Some of the most penetrating teachings of Jesus come in the form of questions. Luke renders this portion of The Sermon on the Mount different than Matthew’s (7:21-23), but Luke is making us think carefully about how we respond to Jesus’ teaching. ““Why do you call me ‘Lord, Lord,’ and not do what I tell you?” (Luke 6:46). Was Jesus’ teaching just good literature as many say, or an ideal way of living in this world, or, does it speak to our hearts with the authority that it really has.
God took this same approach with Israel through the prophet Malachi (1:6), the last book written in the Old Testament.
· “If then I am a father, where is my honor?”
· “If I am a master, where is my fear?”
God’s questions through the prophet Malachi and the questions Jesus asked are intended to make us examine ourselves. Do we give ‘lip service’ to the Scriptures and the outward appearance that we are in agreement, but inwardly and through our actions we deny their authority. The principle of being a disciple means that we obey what our Lord and Teacher has told us to do (John 13:13). Obedience was a prime principle for being a disciple (Matthew 28:20). To call Jesus “Lord” and then not obey His teaching and the Scriptures He has inspired is evidence that our love for Him is not genuine. “If anyone loves Me, he will keep My word” (John 14:23).
If we think that this test is too severe, remember how Jesus tested Peter in John 21:15-19. The proof of genuine love for the Lord is that we “follow” Him! That word refers to a close walk in His footsteps. Is the Lord putting your ‘profession’ to the test? As Luke 6:47-49 shows, your obedience or lack of obedience will show what your foundation is, rock or sand. Are you passing or failing the test?
“It has been a fruitful time as this is our third visit between Randy, Tim, and now me. We are so excited to announce, Lord willing, that 5 brothers will be graduating in October from God’s Plan for His Church. This is an unbelievable work of the Spirit in the lives of these brothers considering where they were on Tim’s visit back in November of 2017. What encouraged me the most is that we have 3 Burmese brothers who are going through the manual and 1 that will be graduating.
The Burmese people are generally identified as being Buddhist and therefore an unreached people group. This makes it incredible to have 3 Burmese brothers going through a course in Church Planting! Please be praying for these three.
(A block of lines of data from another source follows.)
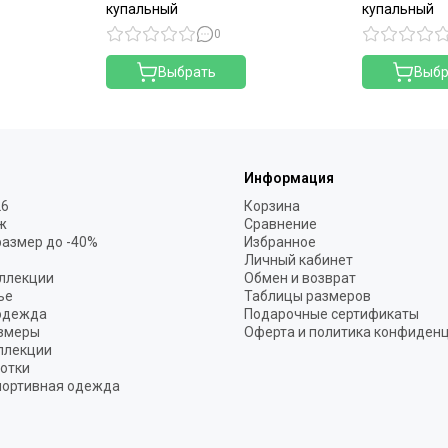
купальный
купальный
0
Выбрать
Выбр
Информация
26
Корзина
ж
Сравнение
размер до -40%
Избранное
Личный кабинет
ллекции
Обмен и возврат
ье
Таблицы размеров
одежда
Подарочные сертификаты
змеры
Оферта и политика конфиден
ллекции
готки
портивная одежда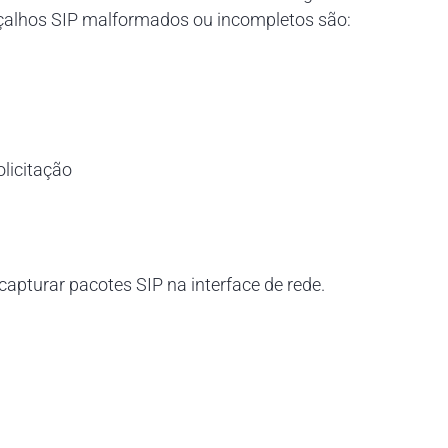
alhos SIP malformados ou incompletos são:
licitação
pturar pacotes SIP na interface de rede.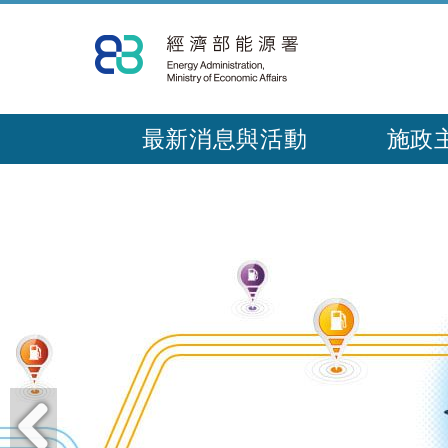
跳
到
主
要
內
最新消息與活動
施政
容
:::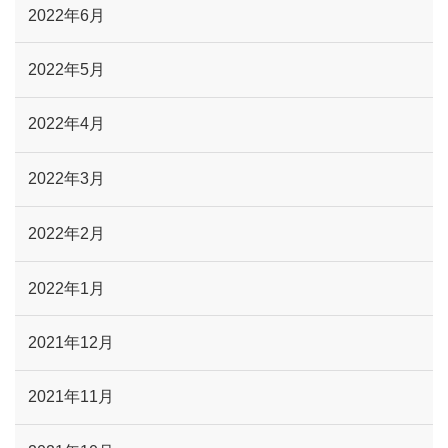
2022年6月
2022年5月
2022年4月
2022年3月
2022年2月
2022年1月
2021年12月
2021年11月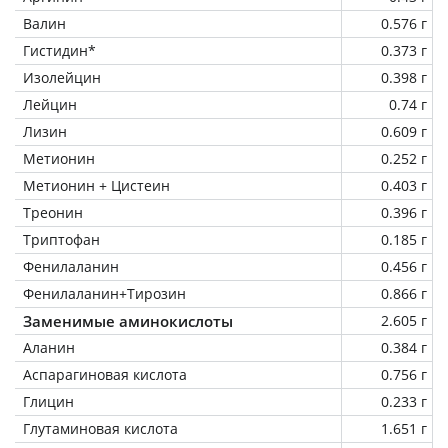
Валин
0.576 г
Гистидин*
0.373 г
Изолейцин
0.398 г
Лейцин
0.74 г
Лизин
0.609 г
Метионин
0.252 г
Метионин + Цистеин
0.403 г
Треонин
0.396 г
Триптофан
0.185 г
Фенилаланин
0.456 г
Фенилаланин+Тирозин
0.866 г
Заменимые аминокислоты
2.605 г
Аланин
0.384 г
Аспарагиновая кислота
0.756 г
Глицин
0.233 г
Глутаминовая кислота
1.651 г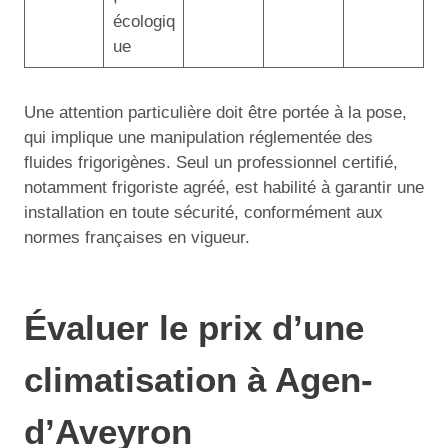
écologiq
ue
Une attention particulière doit être portée à la pose,
qui implique une manipulation réglementée des
fluides frigorigènes. Seul un professionnel certifié,
notamment frigoriste agréé, est habilité à garantir une
installation en toute sécurité, conformément aux
normes françaises en vigueur.
Évaluer le prix d’une
climatisation à Agen-
d’Aveyron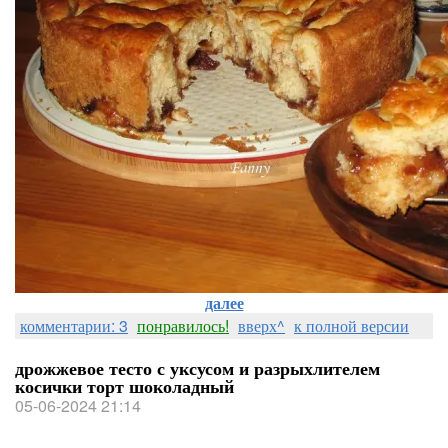
далее
комментарии: 3
понравилось!
вверх^
к полной версии
дрожжевое тесто с уксусом и разрыхлителем
косички торт шоколадный
05-06-2024 21:14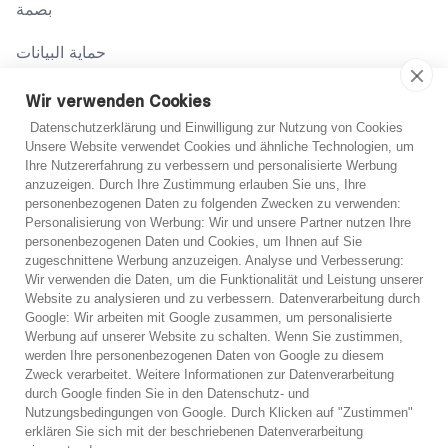
بصمة
حماية البيانات
شروط
Wir verwenden Cookies
Datenschutzerklärung und Einwilligung zur Nutzung von Cookies
Unsere Website verwendet Cookies und ähnliche Technologien, um
اتصل بنا
Ihre Nutzererfahrung zu verbessern und personalisierte Werbung
anzuzeigen. Durch Ihre Zustimmung erlauben Sie uns, Ihre
02131 708 42 70
personenbezogenen Daten zu folgenden Zwecken zu verwenden:
Personalisierung von Werbung: Wir und unsere Partner nutzen Ihre
support@abo-hilfe.de
personenbezogenen Daten und Cookies, um Ihnen auf Sie
غير متأكد؟
zugeschnittene Werbung anzuzeigen. Analyse und Verbesserung:
Wir verwenden die Daten, um die Funktionalität und Leistung unserer
إذا لم تكن متأكدًا، يمكنك الحصول على مشورة هاتفية مجانية
Website zu analysieren und zu verbessern. Datenverarbeitung durch
© 2021 abo-hilfe.de
Google: Wir arbeiten mit Google zusammen, um personalisierte
من أحد خبرائنا.
Werbung auf unserer Website zu schalten. Wenn Sie zustimmen,
werden Ihre personenbezogenen Daten von Google zu diesem
*ملاحظة: يعتبر abo-hilfe.de موقعًا إعلاميًا. يتلقى المستهلك المعلومات
Zweck verarbeitet. Weitere Informationen zur Datenverarbeitung
والنصائح والحيل المتعلقة بموضوع حماية المستهلك. يمكن نقل المعلومات
استشارة هاتفية مجانية
durch Google finden Sie in den Datenschutz- und
إلى المستهلك ويمكن أيضًا إكمال الاستبيان عبر الهاتف. لا يقدم موقع
Nutzungsbedingungen von Google. Durch Klicken auf "Zustimmen"
abo-hilfe.de أي خدمات قانونية أو مشورة قانونية. وبغض النظر عن
وقف الديون على الفور
erklären Sie sich mit der beschriebenen Datenverarbeitung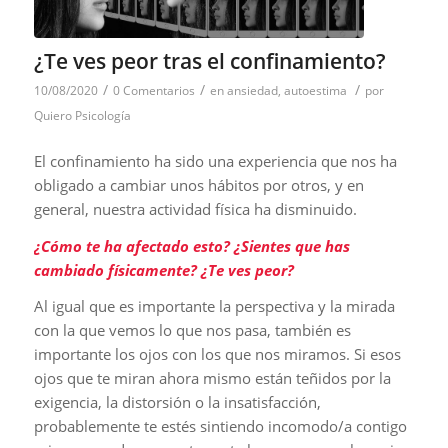
¿Te ves peor tras el confinamiento?
/
/
/
10/08/2020
0 Comentarios
en
ansiedad
,
autoestima
por
Quiero Psicología
El confinamiento ha sido una experiencia que nos ha
obligado a cambiar unos hábitos por otros, y en
general, nuestra actividad física ha disminuido.
¿Cómo te ha afectado esto? ¿Sientes que has
cambiado físicamente? ¿Te ves peor?
Al igual que es importante la perspectiva y la mirada
con la que vemos lo que nos pasa, también es
importante los ojos con los que nos miramos. Si esos
ojos que te miran ahora mismo están teñidos por la
exigencia, la distorsión o la insatisfacción,
probablemente te estés sintiendo incomodo/a contigo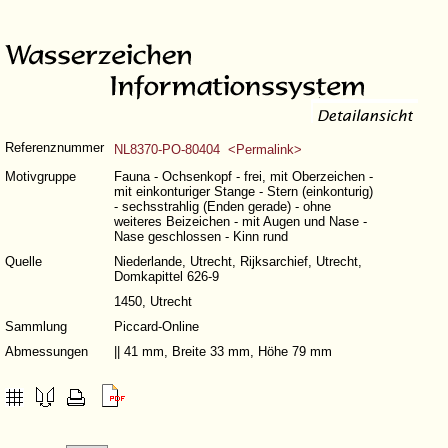
Referenznummer
NL8370-PO-80404 <Permalink>
Motivgruppe
Fauna - Ochsenkopf - frei, mit Oberzeichen -
mit einkonturiger Stange - Stern (einkonturig)
- sechsstrahlig (Enden gerade) - ohne
weiteres Beizeichen - mit Augen und Nase -
Nase geschlossen - Kinn rund
Quelle
Niederlande, Utrecht, Rijksarchief, Utrecht,
Domkapittel 626-9
1450, Utrecht
Sammlung
Piccard-Online
Abmessungen
|| 41 mm, Breite 33 mm, Höhe 79 mm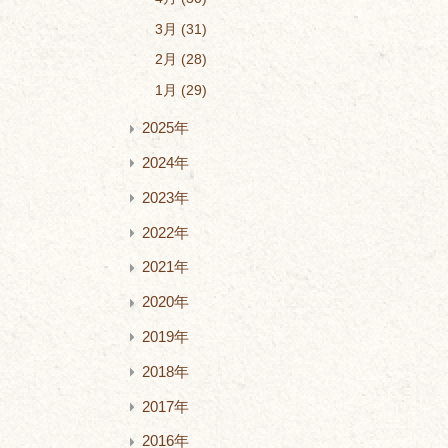
3月
31
2月
28
1月
29
2025年
2024年
2023年
2022年
2021年
2020年
2019年
2018年
2017年
2016年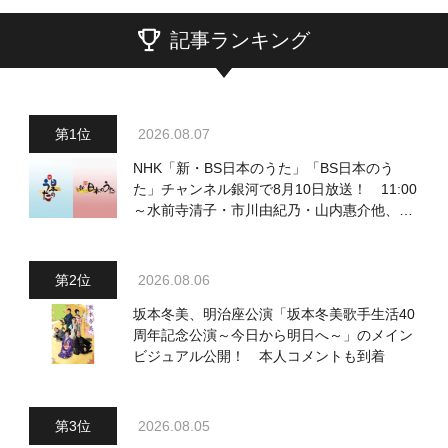
記事ランキング
2026.08.07
NHK「新・BS日本のうた」「BS日本のう
た」チャンネル銀河で8月10日放送！ 11:00
～水前寺清子・市川由紀乃・山内惠介他、
18:00～小椋佳・石川さゆり他登場！ 各放
送回の出演者・曲目情報
2026.08.06
坂本冬美、明治座公演「坂本冬美歌手生活40
周年記念公演～今日から明日へ～」のメイン
ビジュアル公開！ 本人コメントも到着
2026.08.05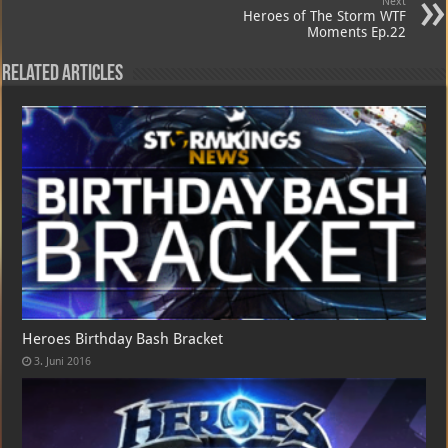
Next
Heroes of The Storm WTF
Moments Ep.22
Related Articles
Heroes Birthday Bash Bracket
3. Juni 2016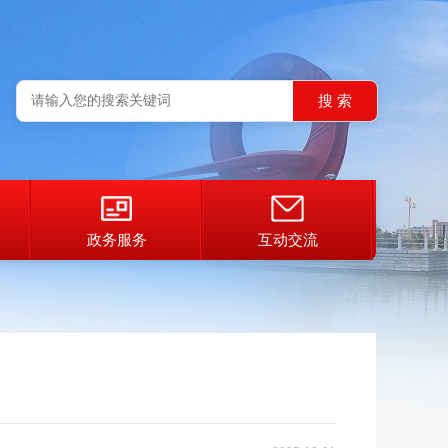
政务服务
互动交流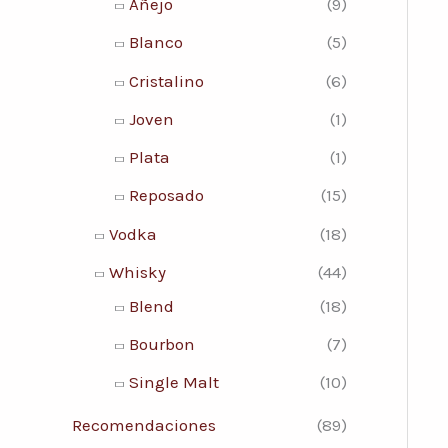
Añejo
(9)
Blanco
(5)
Cristalino
(6)
Joven
(1)
Plata
(1)
Reposado
(15)
Vodka
(18)
Whisky
(44)
Blend
(18)
Bourbon
(7)
Single Malt
(10)
Recomendaciones
(89)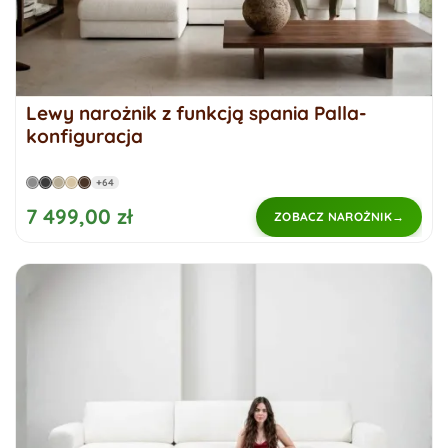
Lewy narożnik z funkcją spania Palla-
konfiguracja
+64
7 499,00 zł
ZOBACZ NAROŻNIK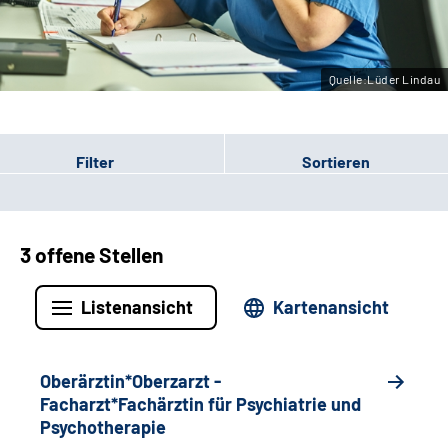
Leichte Sprache
Gebärdensprache
Quelle:Lüder Lindau
Filter
Sortieren
3 offene Stellen
Listenansicht
Kartenansicht
Oberärztin*Oberzarzt -
Facharzt*Fachärztin für Psychiatrie und
Psychotherapie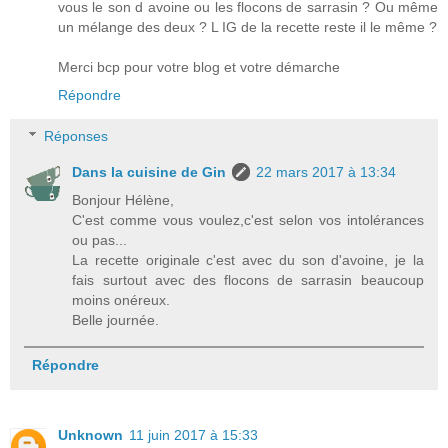
vous le son d avoine ou les flocons de sarrasin ? Ou même
un mélange des deux ? L IG de la recette reste il le même ?
Merci bcp pour votre blog et votre démarche
Répondre
Réponses
Dans la cuisine de Gin
22 mars 2017 à 13:34
Bonjour Hélène,
C'est comme vous voulez,c'est selon vos intolérances
ou pas...
La recette originale c'est avec du son d'avoine, je la
fais surtout avec des flocons de sarrasin beaucoup
moins onéreux.
Belle journée.
Répondre
Unknown
11 juin 2017 à 15:33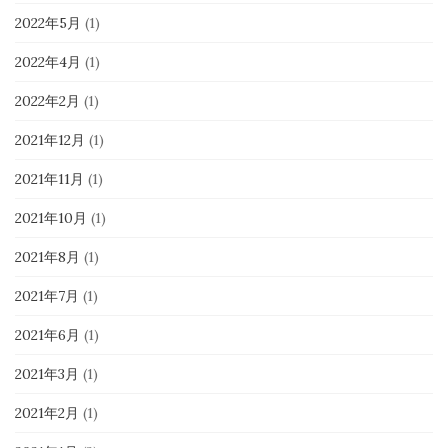
2022年5月
(1)
2022年4月
(1)
2022年2月
(1)
2021年12月
(1)
2021年11月
(1)
2021年10月
(1)
2021年8月
(1)
2021年7月
(1)
2021年6月
(1)
2021年3月
(1)
2021年2月
(1)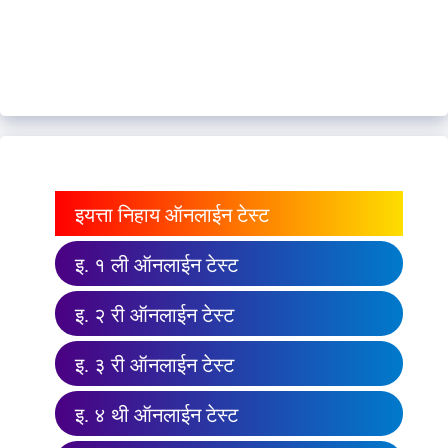
इयत्ता निहाय ऑनलाईन टेस्ट
इ. १ ली ऑनलाईन टेस्ट
इ. २ री ऑनलाईन टेस्ट
इ. ३ री ऑनलाईन टेस्ट
इ. ४ थी ऑनलाईन टेस्ट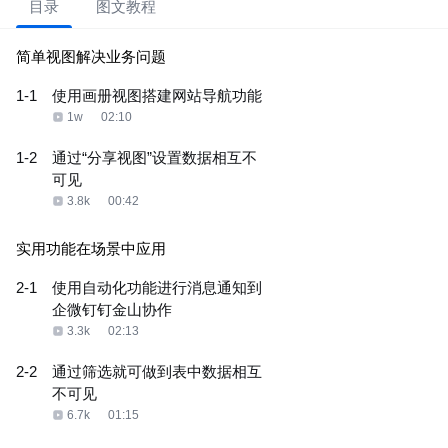
目录
图文教程
简单视图解决业务问题
1-1
使用画册视图搭建网站导航功能
1w
02:10
1-2
通过“分享视图”设置数据相互不
可见
3.8k
00:42
实用功能在场景中应用
2-1
使用自动化功能进行消息通知到
企微钉钉金山协作
3.3k
02:13
2-2
通过筛选就可做到表中数据相互
不可见
6.7k
01:15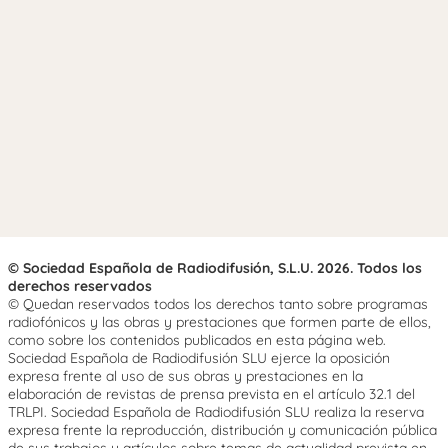
© Sociedad Española de Radiodifusión, S.L.U. 2026. Todos los
derechos reservados
© Quedan reservados todos los derechos tanto sobre programas
radiofónicos y las obras y prestaciones que formen parte de ellos,
como sobre los contenidos publicados en esta página web.
Sociedad Española de Radiodifusión SLU ejerce la oposición
expresa frente al uso de sus obras y prestaciones en la
elaboración de revistas de prensa prevista en el artículo 32.1 del
TRLPI. Sociedad Española de Radiodifusión SLU realiza la reserva
expresa frente la reproducción, distribución y comunicación pública
de sus trabajos y artículos sobre temas de actualidad prevista en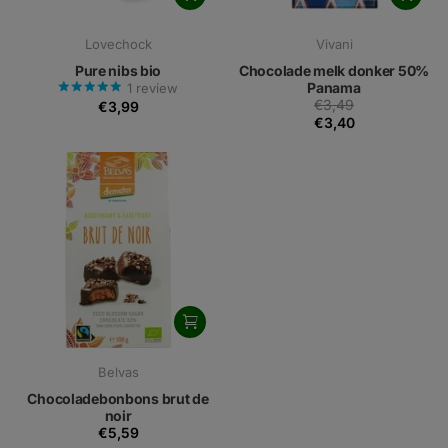
Lovechock
Vivani
Pure nibs bio
Chocolade melk donker 50%
Panama
1
review
€3,49
€3,99
€3,40
Belvas
Chocoladebonbons brut de
noir
€5,59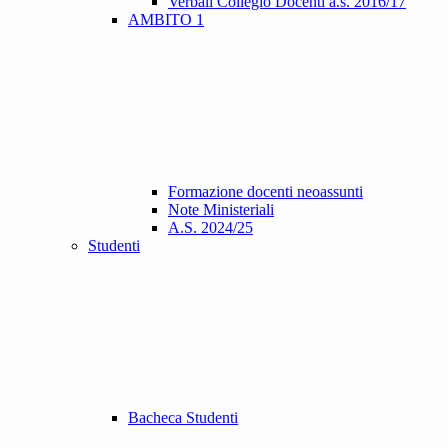
Verbali Collegio Docenti a.s. 2016/17
AMBITO 1
Formazione docenti neoassunti
Note Ministeriali
A.S. 2024/25
Studenti
Bacheca Studenti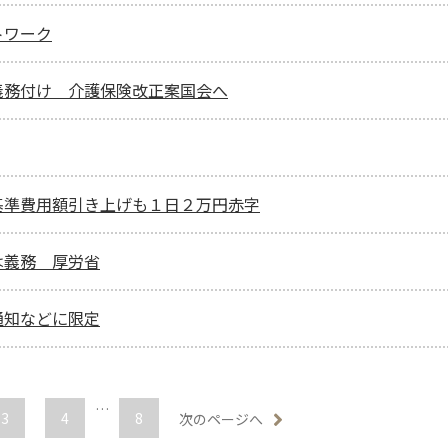
トワーク
義務付け 介護保険改正案国会へ
基準費用額引き上げも１日２万円赤字
は義務 厚労省
通知などに限定
…
3
4
8
次のページへ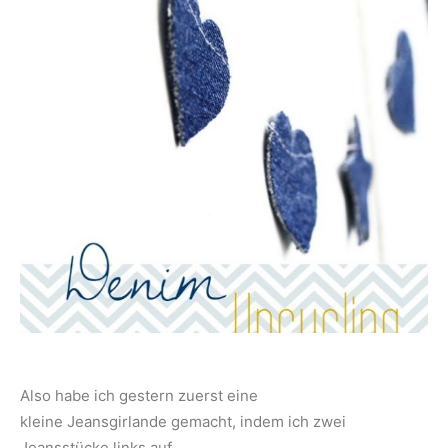
Also habe ich gestern zuerst eine
kleine Jeansgirlande gemacht, indem ich zwei
Jeansstücke links auf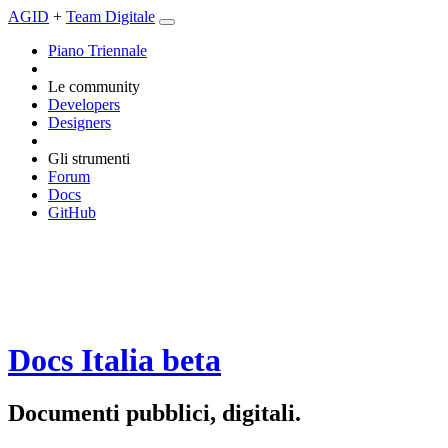
AGID
+
Team Digitale
Piano Triennale
Le community
Developers
Designers
Gli strumenti
Forum
Docs
GitHub
Docs Italia
beta
Documenti pubblici, digitali.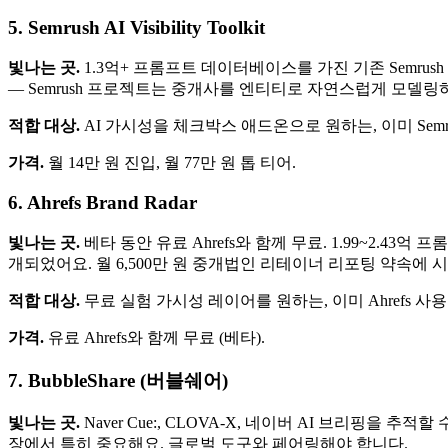
5. Semrush AI Visibility Toolkit
빛나는 곳.
1.3억+ 프롬프트 데이터베이스를 가진 기존 Semrush
— Semrush 프로젝트는 중개사를 엔티티로 자연스럽게 모델링하지 
적합 대상.
AI 가시성을 체크박스 애드온으로 원하는, 이미 Semr
가격.
월 14만 원 진입, 월 77만 원 톱 티어.
6. Ahrefs Brand Radar
빛나는 곳.
베타 동안 유료 Ahrefs와 함께 무료. 1.99~2.43억 
개되었어요. 월 6,500만 원 중개법인 리테이너 리포팅 약속에
적합 대상.
무료 실험 가시성 레이어를 원하는, 이미 Ahrefs 사
가격.
유료 Ahrefs와 함께 무료 (베타).
7. BubbleShare (버블쉐어)
빛나는 곳.
Naver Cue:, CLOVA-X, 네이버 AI 브리핑을
장에서 특히 중요해요. 글로벌 도구와 페어링해야 합니다.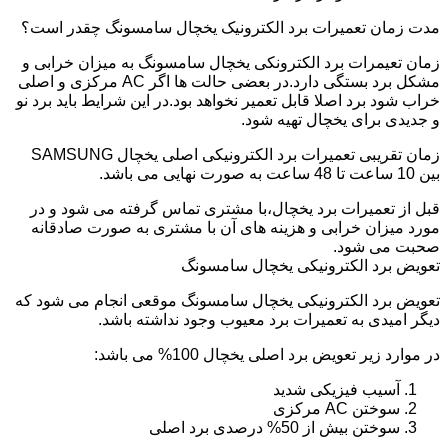
مدت زمان تعمیرات برد الکترونیک یخچال سامسونگ چقدر است؟
زمان تعیمرات برد الکترونکی یخچال سامسونگ به میزان خرابی و
مشکل برد بستگی دارد.در بعضی حالت ها اگر AC مرکزی و اصلی
خراب شود برد اصلا قابل تعمیر نخواهد بود.در این شرایط باید برد نو
و جدیدی برای یخچال تهیه شود.
زمان تقریبی تعمیرات برد الکترونیکی اصلی یخچال SAMSUNG
بین 10 ساعت تا 48 ساعت به صورت نهایی می باشد.
قبل از تعمیرات برد یخچال،با مشتری تماس گرفته می شود و در
مورد میزان خرابی و هزینه های آن با مشتری به صورت صادقانه
صحبت می شود.
تعویض برد الکترونیکی یخچال سامسونگ
تعویض برد الکترونیکی یخچال سامسونگ موقعی انجام می شود که
دیگر امیدی به تعمیرات برد معیوب وجود نداشته باشد.
در موارد زیر تعویض برد اصلی یخچال 100% می باشد:
آسیب فیزیکی شدید
سوختن AC مرکزی
سوختن بیش از 50% درصدی برد اصلی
It is clear that God has a plan for this people group and it could very well be that they will be the key leaders He will use to accomplish His purpose.
On June 17th, I preached twice at the same building where we held the GPHC training. It doubles
as an orphanage, training facility, and building for the orphans and others to meet together on Sunday’s. What an opportunity to deliver God’s word on Father’s Day to orphans! Please pray for God to use His Word as we know He will. Thank you to everyone for allowing me to be here and your partnership in the Gospel.” (Reported by Jonathan)
“I will not leave you as orphans, I will come to you.” (John 14:18). What a promise!